### TO DO:
Pick every line from the data that holds the word "Account".

### RECORDS PROVIDED:

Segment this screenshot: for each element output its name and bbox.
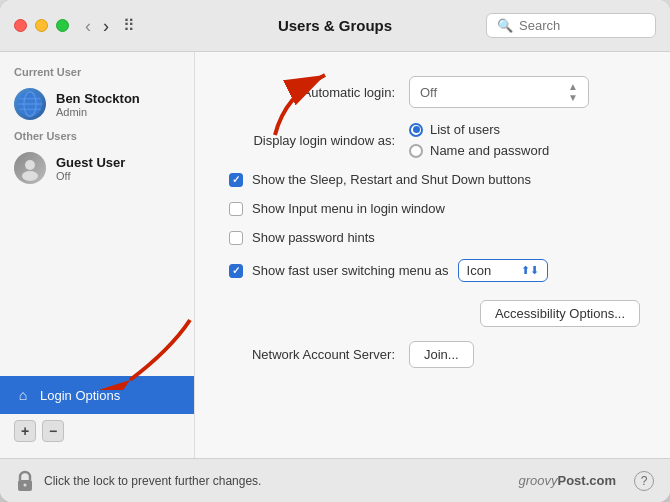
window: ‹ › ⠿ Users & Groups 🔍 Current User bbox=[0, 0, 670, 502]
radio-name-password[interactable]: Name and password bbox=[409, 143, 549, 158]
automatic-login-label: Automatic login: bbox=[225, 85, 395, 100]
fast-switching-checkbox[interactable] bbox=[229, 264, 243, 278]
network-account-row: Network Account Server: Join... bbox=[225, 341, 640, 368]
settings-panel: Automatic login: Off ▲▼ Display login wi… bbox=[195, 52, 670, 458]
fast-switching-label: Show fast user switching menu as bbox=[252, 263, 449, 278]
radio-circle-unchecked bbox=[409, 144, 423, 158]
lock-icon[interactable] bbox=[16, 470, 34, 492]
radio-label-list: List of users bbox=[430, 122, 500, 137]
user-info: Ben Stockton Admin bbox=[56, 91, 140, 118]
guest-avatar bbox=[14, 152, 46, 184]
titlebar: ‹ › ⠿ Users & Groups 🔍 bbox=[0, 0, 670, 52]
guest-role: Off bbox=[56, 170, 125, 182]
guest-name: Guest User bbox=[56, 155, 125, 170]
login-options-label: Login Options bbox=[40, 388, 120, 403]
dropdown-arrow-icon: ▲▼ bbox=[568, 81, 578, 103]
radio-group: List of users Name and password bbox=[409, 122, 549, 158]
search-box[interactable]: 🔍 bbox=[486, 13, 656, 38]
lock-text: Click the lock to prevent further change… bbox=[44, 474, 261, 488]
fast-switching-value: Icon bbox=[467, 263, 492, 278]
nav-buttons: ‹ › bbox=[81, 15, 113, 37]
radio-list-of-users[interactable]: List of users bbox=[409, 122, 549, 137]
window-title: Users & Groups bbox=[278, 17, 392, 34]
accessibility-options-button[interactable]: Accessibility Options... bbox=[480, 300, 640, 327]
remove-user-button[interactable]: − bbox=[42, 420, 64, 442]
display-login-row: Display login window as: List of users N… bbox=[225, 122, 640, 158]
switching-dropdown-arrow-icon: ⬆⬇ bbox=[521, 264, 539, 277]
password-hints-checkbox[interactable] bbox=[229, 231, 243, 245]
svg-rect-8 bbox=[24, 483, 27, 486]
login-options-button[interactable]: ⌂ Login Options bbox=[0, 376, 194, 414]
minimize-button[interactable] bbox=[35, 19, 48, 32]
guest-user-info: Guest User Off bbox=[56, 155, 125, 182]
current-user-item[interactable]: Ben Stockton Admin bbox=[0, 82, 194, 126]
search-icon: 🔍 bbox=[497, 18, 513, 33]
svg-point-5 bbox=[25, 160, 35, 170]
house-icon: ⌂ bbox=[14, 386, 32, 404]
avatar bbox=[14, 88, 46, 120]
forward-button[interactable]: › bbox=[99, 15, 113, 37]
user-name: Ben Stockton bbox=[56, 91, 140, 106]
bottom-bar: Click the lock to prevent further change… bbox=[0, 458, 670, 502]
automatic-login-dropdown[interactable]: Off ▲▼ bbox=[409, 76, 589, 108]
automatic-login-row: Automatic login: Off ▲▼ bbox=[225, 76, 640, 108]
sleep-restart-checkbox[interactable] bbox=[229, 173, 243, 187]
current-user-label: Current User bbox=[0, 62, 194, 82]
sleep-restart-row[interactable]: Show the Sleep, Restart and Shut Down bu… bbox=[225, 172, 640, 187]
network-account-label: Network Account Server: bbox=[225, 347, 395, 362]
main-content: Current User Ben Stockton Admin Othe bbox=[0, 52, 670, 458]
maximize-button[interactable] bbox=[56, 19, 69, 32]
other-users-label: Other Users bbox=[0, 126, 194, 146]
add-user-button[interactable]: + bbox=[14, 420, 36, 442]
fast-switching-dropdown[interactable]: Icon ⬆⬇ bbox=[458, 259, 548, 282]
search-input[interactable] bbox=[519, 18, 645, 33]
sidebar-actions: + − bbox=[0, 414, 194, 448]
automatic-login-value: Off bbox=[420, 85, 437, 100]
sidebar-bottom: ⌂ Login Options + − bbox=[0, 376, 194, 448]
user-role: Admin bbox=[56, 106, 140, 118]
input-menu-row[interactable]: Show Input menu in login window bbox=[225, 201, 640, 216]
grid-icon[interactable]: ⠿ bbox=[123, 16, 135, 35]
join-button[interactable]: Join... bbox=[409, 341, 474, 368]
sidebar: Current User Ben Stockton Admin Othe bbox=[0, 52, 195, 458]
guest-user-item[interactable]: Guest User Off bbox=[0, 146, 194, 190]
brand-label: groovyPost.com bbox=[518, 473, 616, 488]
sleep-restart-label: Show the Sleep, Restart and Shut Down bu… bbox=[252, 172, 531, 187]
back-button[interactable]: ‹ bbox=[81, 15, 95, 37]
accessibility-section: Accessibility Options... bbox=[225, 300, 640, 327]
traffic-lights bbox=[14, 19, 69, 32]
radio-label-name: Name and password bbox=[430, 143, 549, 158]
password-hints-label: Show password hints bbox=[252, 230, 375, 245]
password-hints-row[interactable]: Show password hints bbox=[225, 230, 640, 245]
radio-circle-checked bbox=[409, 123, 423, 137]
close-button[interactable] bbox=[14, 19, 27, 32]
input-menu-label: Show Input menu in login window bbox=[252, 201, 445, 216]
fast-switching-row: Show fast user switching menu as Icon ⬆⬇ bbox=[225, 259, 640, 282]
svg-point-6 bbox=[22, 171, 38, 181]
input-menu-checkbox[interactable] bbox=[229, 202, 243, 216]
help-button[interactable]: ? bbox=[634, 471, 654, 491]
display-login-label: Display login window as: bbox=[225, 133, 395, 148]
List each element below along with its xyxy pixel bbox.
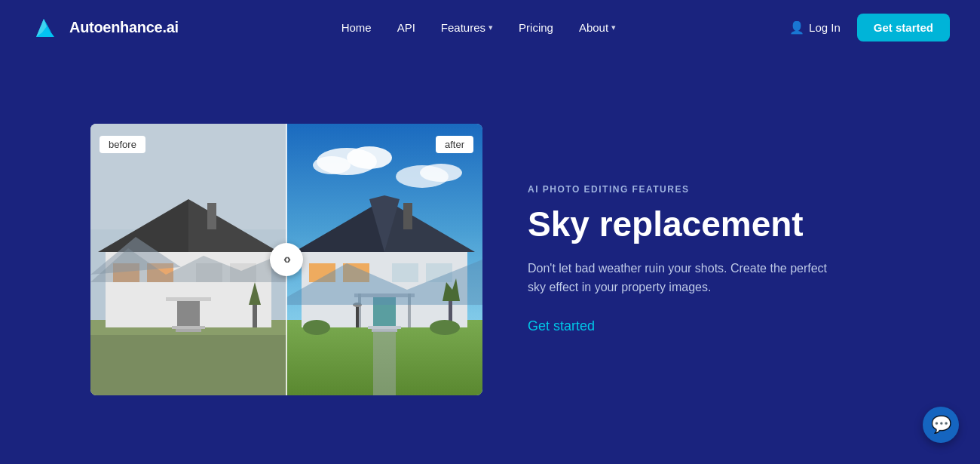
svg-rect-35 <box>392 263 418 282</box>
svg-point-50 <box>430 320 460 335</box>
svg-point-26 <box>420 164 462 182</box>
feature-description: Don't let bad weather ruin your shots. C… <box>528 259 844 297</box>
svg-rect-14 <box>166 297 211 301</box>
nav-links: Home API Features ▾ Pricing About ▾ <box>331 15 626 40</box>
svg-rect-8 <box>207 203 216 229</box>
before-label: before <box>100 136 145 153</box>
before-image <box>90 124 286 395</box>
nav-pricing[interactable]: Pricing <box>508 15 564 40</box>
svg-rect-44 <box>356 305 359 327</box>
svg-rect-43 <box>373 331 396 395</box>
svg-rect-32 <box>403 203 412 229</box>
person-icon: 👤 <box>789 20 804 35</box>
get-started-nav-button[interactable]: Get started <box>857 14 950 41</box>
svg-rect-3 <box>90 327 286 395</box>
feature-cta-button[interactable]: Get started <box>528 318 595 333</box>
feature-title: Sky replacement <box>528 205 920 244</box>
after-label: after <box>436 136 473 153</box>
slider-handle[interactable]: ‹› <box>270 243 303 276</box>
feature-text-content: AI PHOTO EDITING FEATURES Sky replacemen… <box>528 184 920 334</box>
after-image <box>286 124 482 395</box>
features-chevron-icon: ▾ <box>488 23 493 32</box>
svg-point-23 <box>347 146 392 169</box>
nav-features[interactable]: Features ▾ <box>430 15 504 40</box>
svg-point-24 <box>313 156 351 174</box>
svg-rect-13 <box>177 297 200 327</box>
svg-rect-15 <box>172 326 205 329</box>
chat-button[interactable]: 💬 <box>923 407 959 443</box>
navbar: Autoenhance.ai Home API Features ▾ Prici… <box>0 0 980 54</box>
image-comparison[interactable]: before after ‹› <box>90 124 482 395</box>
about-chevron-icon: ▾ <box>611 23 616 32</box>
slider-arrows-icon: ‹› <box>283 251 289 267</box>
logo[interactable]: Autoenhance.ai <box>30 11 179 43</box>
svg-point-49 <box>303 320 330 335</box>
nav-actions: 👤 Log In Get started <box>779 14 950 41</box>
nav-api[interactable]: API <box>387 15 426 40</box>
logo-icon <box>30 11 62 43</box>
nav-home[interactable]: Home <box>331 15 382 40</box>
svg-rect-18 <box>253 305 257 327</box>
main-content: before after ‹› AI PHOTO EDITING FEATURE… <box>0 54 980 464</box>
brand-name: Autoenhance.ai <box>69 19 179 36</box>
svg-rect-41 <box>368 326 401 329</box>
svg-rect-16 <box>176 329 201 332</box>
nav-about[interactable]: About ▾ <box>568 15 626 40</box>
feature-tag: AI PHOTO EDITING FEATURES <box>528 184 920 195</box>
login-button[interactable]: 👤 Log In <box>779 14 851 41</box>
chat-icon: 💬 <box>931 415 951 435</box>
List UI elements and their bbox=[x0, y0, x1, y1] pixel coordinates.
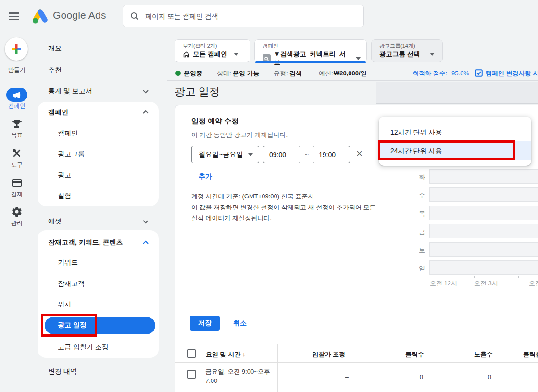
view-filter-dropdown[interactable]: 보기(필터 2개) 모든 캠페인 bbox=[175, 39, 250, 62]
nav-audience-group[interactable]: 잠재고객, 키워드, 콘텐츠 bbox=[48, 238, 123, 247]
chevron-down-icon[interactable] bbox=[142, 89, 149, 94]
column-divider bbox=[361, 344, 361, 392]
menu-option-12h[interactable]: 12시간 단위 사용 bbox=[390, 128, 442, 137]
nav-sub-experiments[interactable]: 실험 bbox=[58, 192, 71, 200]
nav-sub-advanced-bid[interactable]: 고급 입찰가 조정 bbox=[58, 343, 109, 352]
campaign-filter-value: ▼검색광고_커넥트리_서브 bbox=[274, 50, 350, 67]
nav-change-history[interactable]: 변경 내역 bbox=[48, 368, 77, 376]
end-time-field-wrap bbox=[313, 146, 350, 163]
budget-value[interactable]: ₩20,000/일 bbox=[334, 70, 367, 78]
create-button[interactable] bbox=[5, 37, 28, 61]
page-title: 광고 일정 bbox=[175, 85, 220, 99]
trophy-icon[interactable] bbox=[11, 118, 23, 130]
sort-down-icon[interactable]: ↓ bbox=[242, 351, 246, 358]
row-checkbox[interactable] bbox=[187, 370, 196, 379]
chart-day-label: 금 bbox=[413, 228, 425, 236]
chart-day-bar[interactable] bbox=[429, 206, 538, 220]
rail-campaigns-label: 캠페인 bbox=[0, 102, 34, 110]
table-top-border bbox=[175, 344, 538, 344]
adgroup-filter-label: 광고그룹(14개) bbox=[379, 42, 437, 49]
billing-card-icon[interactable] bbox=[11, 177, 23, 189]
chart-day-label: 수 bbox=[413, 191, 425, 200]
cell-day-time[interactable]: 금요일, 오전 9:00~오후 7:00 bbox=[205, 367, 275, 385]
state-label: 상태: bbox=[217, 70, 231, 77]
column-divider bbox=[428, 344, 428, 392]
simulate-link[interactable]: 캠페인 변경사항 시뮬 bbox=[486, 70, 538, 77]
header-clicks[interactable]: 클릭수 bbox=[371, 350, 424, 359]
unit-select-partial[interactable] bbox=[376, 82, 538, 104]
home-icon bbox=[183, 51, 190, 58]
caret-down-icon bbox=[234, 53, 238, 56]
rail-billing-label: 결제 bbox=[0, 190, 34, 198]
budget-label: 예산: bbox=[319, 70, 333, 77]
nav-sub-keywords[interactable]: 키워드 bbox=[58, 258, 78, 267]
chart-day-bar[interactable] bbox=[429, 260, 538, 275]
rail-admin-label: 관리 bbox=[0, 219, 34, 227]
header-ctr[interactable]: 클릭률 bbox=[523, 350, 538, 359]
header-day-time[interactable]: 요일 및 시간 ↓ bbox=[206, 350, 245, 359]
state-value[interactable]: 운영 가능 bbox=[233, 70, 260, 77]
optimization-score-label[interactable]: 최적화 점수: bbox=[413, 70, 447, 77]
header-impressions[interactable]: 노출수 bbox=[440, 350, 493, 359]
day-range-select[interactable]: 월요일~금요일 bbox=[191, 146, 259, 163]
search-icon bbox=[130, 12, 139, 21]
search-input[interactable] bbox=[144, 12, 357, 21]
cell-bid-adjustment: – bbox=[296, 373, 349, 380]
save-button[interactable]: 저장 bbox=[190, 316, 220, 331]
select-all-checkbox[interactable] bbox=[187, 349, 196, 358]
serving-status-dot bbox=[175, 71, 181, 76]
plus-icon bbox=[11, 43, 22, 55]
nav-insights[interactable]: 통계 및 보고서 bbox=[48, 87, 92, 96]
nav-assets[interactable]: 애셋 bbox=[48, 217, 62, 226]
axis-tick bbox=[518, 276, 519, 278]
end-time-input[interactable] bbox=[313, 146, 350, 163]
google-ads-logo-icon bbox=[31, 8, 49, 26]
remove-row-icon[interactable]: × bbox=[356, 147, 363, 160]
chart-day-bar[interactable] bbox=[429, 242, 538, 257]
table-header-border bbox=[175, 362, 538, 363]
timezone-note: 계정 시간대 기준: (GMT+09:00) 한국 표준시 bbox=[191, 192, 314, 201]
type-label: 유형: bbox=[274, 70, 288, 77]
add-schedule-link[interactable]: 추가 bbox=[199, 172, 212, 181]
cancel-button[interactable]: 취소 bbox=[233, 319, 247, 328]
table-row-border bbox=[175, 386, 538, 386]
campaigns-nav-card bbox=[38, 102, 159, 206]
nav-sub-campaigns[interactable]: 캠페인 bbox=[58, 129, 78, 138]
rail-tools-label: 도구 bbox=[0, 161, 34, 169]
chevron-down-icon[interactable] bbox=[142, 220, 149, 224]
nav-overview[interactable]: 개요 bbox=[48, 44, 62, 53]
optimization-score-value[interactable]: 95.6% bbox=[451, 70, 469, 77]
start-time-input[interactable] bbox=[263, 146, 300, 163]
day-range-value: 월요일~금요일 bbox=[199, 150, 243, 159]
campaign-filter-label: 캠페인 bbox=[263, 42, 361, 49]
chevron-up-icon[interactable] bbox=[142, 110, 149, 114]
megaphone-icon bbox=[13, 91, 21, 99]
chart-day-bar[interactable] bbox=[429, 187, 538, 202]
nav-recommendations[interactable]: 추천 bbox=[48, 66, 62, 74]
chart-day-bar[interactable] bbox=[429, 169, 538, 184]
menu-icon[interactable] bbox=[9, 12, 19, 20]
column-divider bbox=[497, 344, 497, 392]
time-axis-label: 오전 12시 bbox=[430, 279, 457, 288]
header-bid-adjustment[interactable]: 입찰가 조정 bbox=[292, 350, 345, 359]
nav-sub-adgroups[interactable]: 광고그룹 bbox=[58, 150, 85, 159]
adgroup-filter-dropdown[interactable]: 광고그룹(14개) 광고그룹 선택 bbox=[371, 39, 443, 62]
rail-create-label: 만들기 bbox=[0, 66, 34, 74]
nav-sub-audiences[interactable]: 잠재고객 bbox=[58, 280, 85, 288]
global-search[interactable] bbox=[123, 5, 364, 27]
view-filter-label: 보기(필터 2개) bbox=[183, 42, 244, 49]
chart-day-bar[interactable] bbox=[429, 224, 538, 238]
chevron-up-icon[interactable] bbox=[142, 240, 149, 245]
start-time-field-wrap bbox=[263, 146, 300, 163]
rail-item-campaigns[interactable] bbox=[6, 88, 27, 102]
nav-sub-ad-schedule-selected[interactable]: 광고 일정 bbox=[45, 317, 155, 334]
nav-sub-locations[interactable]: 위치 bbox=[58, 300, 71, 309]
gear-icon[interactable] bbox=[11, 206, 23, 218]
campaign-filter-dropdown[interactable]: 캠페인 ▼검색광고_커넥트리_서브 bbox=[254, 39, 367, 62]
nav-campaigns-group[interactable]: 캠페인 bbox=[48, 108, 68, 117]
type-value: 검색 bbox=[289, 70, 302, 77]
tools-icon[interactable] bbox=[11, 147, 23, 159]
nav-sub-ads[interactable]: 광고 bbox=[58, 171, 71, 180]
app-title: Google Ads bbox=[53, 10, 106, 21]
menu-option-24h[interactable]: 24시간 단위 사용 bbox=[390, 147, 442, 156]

### YOUR SOLUTION:
network-account-row: Network Account Server: Join... bbox=[225, 341, 640, 368]
network-account-label: Network Account Server: bbox=[225, 347, 395, 362]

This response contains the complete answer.